Cost factor was the main consideration for the WHO to not recommend the available standard of care used successfully to treat MDR-TB cases in rich countries. The paper, by Thomas Nicholson from the Sanford School of Public Policy, Duke University, Durham and others, accuses the WHO of practising double standards for TB care in low- and middle-income countries by virtue of being the advisor to donor agencies and governments.

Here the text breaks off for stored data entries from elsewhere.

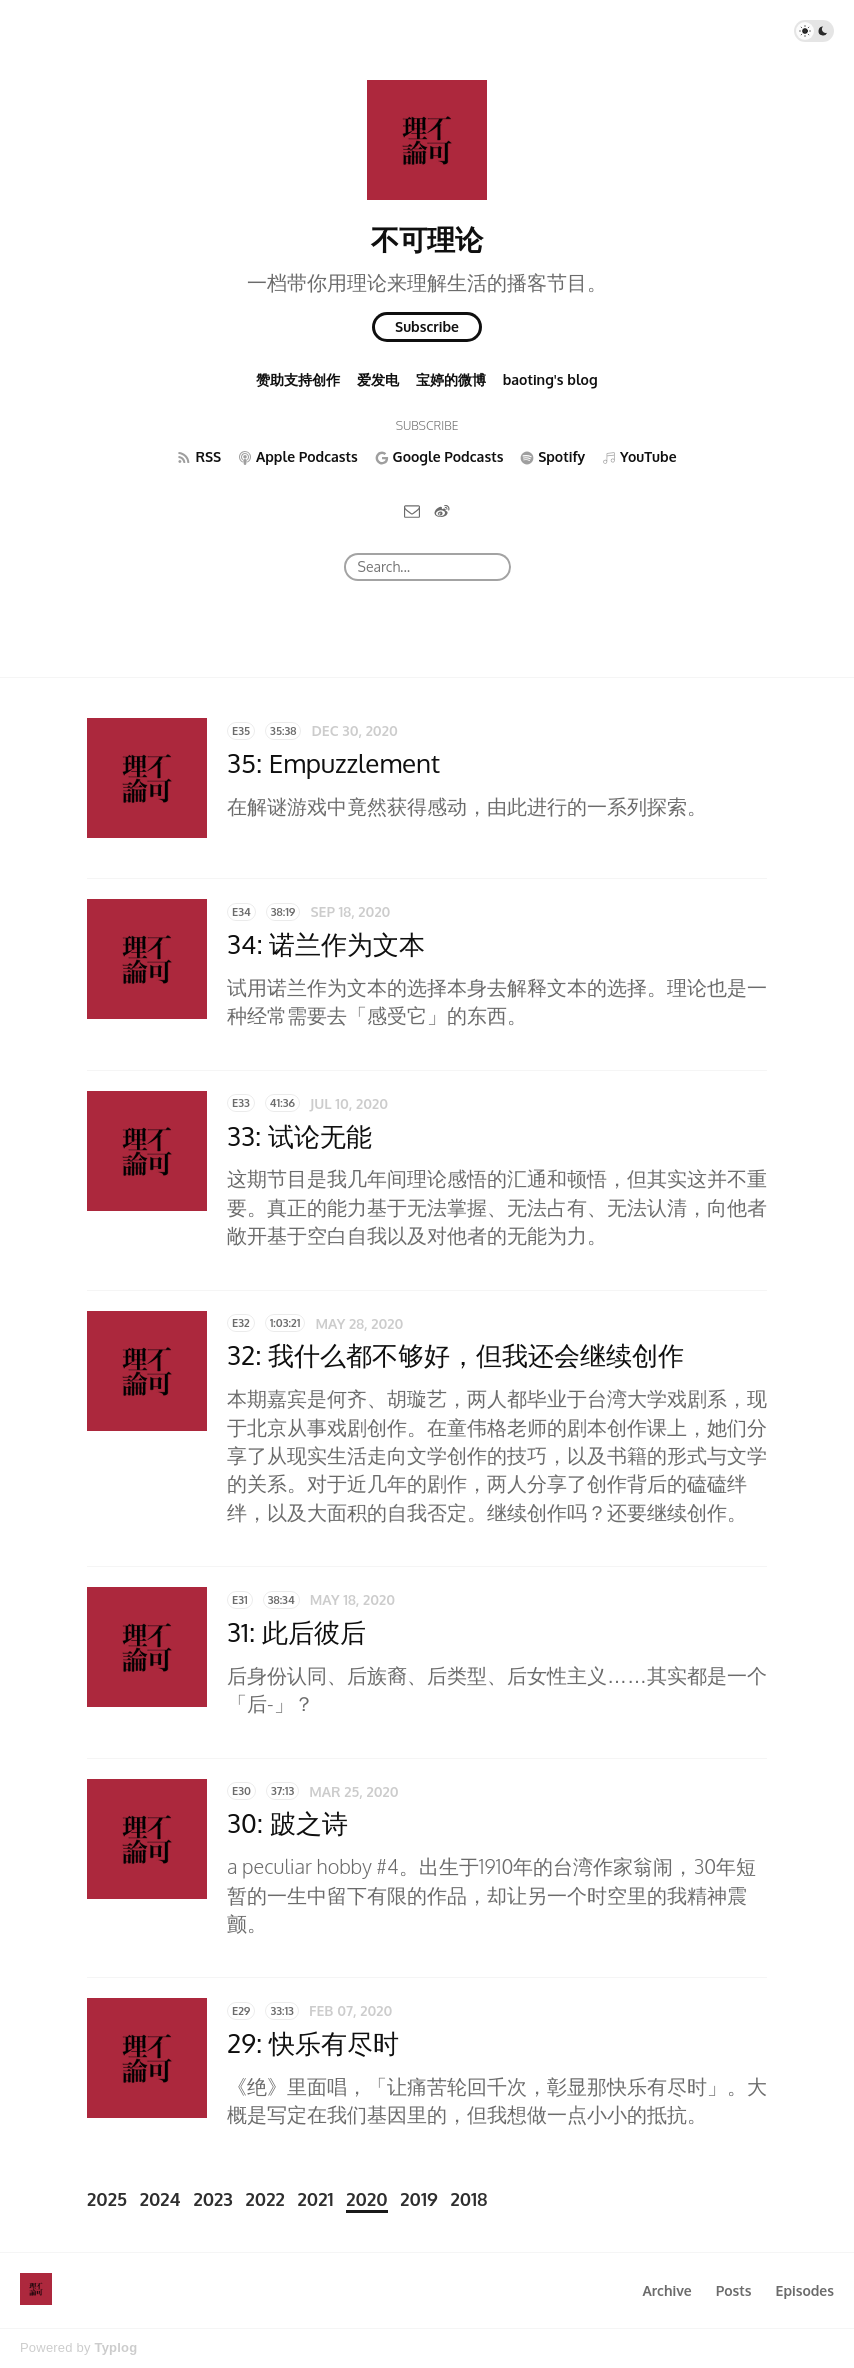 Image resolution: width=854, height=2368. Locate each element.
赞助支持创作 (298, 379)
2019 (418, 2199)
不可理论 (427, 239)
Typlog (115, 2347)
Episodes (805, 2290)
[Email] (412, 510)
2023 (212, 2199)
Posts (734, 2290)
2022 (265, 2199)
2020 (366, 2199)
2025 (107, 2199)
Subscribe (427, 326)
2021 (316, 2199)
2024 (160, 2199)
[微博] (442, 510)
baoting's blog (550, 379)
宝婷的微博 (451, 379)
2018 (468, 2199)
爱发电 (378, 379)
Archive (666, 2290)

For most of the 1990s, donors and governments were told “not to treat MDR-TB patients” but instead focus on preventing the emergence of such cases. “Weak health systems in poor countries, lack of capacity to implement complex health interventions, and even scientifically disproven ideas that drug-resistant strains would not be as transmissible” were the rationalisations forwarded by the WHO for this policy, says the paper. “However, the driving force was a concern over cost.”

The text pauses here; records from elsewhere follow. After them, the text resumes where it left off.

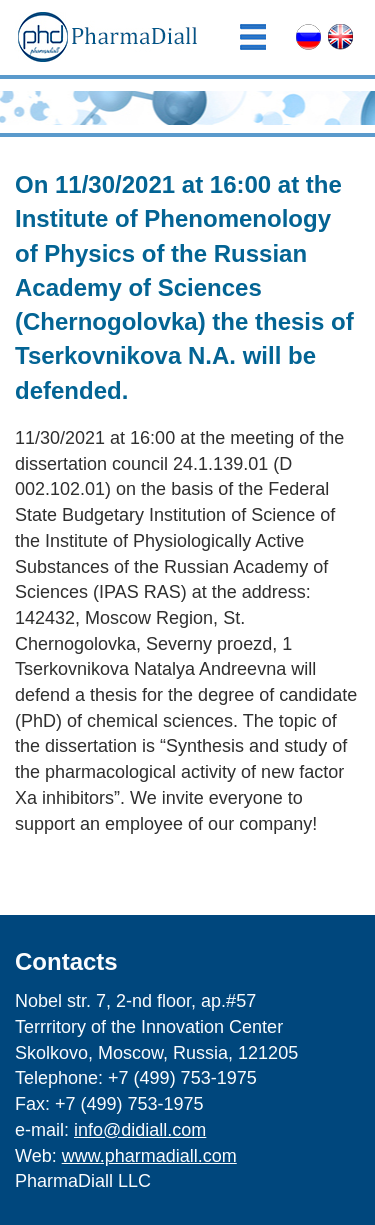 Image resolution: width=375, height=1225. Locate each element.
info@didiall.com (140, 1130)
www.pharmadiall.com (149, 1156) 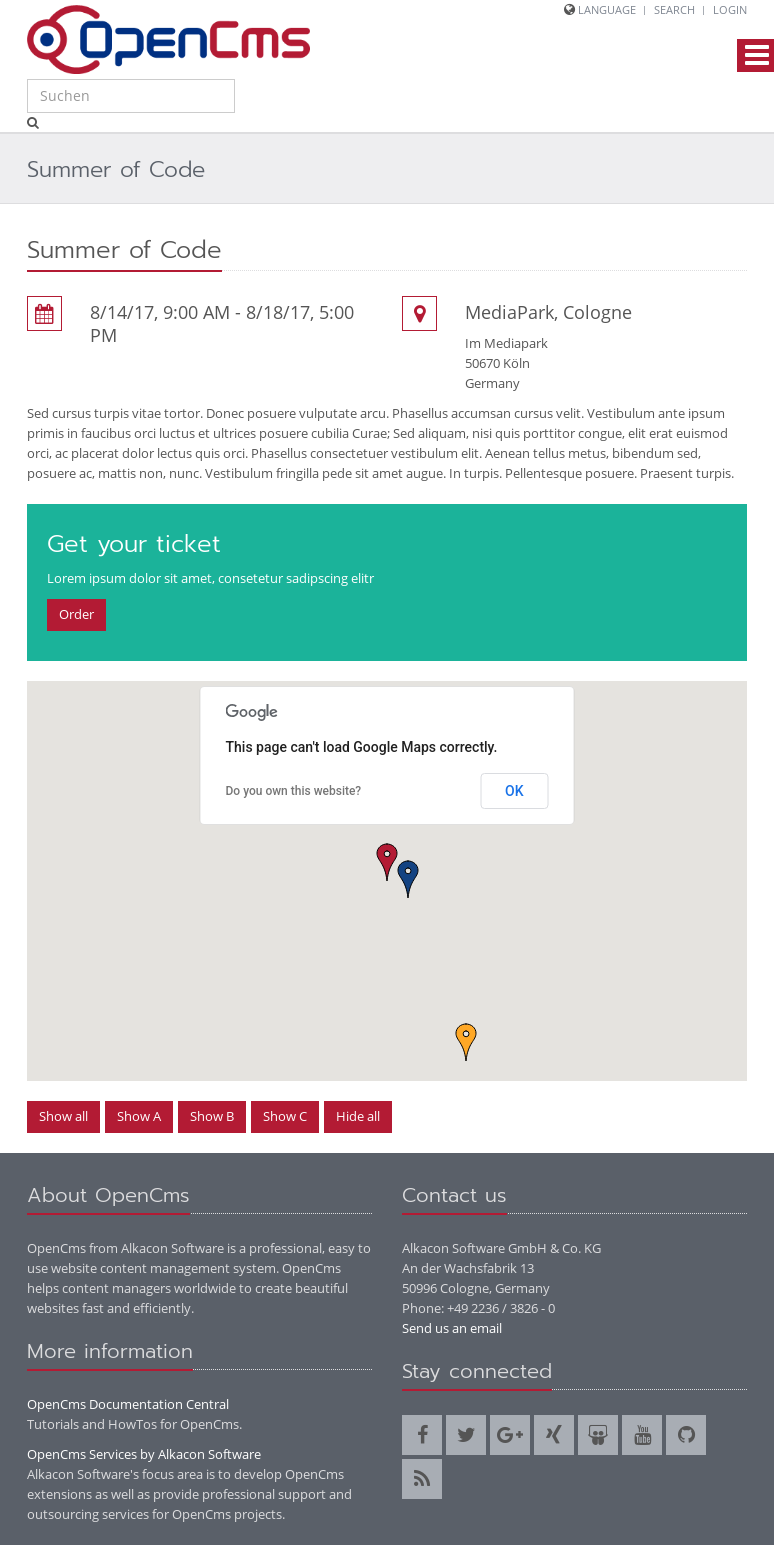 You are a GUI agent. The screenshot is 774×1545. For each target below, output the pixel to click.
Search (674, 9)
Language (607, 9)
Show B (212, 1116)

In the late 1980s, outbreaks of MDR-TB were reported all over the U.S, most notably in New York City. In the early 1990s, New York City successfully prevented transmission of MDR-TB by treating patients with recently acquired disease promptly, appropriately, and completely — ideally, with directly observed therapy (DOT).

In 1995, MDR-TB outbreak was reported in a slum area in Lima, Peru. Even as the guidelines for treating drug-resistant TB were drawn up by the WHO, the global health body advised the Peru government to use an “untested standardised therapy.” And unlike in the case of New York City, no drug sensitivity testing was involved. So patients received drugs to which they were already resistant to. “Unsurprisingly, only 48 per cent achieved cure and a significant number died. Many acquired further drug resistance,” says the paper.

However, an NGO, Partners in Health (PIH), in Peru rejecting the WHO’s treatment regimen, and using other resources adopted the same approach as in New York City after tailoring to the local needs and demonstrated that a higher cure rates — 66 per cent validated cure for all enrolled MDR patients— could be achieved.

“For many countries, the MDR-TB epidemic worsened from 1995 to 2005,” the paper says. Belarus adopted the WHO treatment protocols that was rejected by PIH and U.S. CDC and six years later nearly half of diagnosed TB patients had MDR-TB or XDR-TB. “The WHO’s persistence in choosing to recommend sub-standard treatment regimens due to cost for treatment of DR-TB in these countries clearly had deadly stakes,” the paper notes.

“While championing the cost-sensitivity of its standard protocol for low-resource settings, it was insufficiently sensitive to the protocol’s fundamental biomedical adequacy for large groups of patients. Far from an ambitious program to stop TB using the drugs known to combat the disease and improve patient health, the protocol arguably set up millions to miss the boat of effective treatment,” the paper highlights.

A press release from Duke University says that despite second-line drugs becoming available in 2002 for treating MDR-TB patients in low- and middle-income countries, the WHO guidelines on treatment of MDR-TB patients were not rewritten till 2006. Salmaan Keshavjee, a co-author from the Department of Global Health and Social Medicine, Harvard Medical School, Boston, served on the committee that rewrote the guidelines.

According to WHO, globally, 190,000 people died of MDR-TB and an estimated 480,000 cases occurred in 2014 alone. Of these, only 123,000 were detected and reported, even fewer received appropriate treatment, and only half of those treated were cured.